## Instructions to follow
For this exercise, return the line containing "韓雨潔（ジニー・ハン）" and every line after it through the end of the records below, without alteration.

## Data to examine
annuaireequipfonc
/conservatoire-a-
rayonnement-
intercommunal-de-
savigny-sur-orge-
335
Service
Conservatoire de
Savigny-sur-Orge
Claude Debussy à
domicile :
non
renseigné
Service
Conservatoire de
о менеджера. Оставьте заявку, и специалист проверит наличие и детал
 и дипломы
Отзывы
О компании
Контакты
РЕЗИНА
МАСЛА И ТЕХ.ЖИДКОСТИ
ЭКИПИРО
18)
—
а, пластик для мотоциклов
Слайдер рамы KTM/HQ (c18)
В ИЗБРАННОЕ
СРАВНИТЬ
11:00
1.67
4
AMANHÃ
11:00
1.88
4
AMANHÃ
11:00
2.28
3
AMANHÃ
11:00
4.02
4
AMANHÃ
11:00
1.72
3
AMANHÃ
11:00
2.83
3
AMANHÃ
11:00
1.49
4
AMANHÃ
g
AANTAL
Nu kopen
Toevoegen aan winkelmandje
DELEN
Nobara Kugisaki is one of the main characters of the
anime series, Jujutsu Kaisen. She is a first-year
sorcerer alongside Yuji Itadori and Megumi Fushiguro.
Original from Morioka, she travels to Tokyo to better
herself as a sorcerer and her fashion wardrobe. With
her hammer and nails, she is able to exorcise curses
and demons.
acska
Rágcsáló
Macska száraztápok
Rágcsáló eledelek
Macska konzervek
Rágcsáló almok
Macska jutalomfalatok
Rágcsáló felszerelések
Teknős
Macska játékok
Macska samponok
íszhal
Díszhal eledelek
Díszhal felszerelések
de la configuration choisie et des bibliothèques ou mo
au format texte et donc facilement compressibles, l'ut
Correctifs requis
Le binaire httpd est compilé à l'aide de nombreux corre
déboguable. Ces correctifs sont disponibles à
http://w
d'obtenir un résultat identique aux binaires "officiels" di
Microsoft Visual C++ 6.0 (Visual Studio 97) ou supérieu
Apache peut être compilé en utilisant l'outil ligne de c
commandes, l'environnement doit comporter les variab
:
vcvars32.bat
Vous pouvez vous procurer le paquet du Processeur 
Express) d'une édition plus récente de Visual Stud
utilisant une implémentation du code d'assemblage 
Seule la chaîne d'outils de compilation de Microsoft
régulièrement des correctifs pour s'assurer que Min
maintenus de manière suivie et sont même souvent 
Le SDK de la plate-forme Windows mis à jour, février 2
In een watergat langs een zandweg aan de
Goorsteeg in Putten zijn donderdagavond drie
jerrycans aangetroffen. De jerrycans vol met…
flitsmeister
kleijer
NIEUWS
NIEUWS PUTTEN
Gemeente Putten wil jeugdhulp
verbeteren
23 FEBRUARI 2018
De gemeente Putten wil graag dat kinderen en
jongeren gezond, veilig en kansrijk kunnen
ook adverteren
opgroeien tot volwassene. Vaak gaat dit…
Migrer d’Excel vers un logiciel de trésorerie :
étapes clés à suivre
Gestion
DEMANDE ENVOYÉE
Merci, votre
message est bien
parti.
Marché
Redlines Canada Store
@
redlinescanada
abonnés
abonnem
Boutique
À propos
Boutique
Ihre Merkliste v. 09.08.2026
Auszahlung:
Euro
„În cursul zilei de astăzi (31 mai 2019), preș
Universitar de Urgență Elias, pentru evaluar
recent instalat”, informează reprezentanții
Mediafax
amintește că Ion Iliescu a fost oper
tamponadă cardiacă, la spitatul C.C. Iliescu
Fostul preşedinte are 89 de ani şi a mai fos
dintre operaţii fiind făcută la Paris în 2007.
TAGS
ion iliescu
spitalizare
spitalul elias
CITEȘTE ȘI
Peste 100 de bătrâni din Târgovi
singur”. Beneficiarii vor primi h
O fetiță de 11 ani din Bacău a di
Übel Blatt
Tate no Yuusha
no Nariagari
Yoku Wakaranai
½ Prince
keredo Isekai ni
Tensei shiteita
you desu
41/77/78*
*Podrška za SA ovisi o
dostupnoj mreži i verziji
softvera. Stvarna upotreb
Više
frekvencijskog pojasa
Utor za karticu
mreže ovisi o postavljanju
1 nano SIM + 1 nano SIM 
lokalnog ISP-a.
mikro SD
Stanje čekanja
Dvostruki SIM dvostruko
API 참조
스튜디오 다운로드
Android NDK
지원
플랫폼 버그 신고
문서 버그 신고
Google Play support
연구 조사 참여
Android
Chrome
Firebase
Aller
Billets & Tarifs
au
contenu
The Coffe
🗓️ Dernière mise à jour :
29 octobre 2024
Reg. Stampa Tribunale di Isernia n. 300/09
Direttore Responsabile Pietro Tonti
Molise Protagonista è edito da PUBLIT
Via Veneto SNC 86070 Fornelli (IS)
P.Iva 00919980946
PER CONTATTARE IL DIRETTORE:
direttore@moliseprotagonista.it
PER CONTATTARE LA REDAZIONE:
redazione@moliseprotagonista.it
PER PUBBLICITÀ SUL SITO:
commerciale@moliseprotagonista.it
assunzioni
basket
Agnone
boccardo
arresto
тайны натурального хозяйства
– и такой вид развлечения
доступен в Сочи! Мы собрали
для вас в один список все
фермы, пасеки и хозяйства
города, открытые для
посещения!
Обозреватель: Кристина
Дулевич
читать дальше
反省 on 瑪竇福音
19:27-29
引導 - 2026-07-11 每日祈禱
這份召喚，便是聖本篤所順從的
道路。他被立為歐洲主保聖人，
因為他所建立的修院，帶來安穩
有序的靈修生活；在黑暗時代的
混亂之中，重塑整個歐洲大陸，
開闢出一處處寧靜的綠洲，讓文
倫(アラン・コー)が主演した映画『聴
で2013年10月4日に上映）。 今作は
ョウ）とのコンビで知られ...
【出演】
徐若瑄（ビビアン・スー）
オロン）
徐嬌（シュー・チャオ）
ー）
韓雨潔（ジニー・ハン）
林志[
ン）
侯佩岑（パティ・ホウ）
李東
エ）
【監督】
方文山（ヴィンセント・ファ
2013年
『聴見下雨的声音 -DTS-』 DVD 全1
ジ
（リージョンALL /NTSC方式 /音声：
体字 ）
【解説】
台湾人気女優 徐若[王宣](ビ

## Your response
韓雨潔（ジニー・ハン）
林志[
ン）
侯佩岑（パティ・ホウ）
李東
エ）
【監督】
方文山（ヴィンセント・ファ
2013年
『聴見下雨的声音 -DTS-』 DVD 全1
ジ
（リージョンALL /NTSC方式 /音声：
体字 ）
【解説】
台湾人気女優 徐若[王宣](ビ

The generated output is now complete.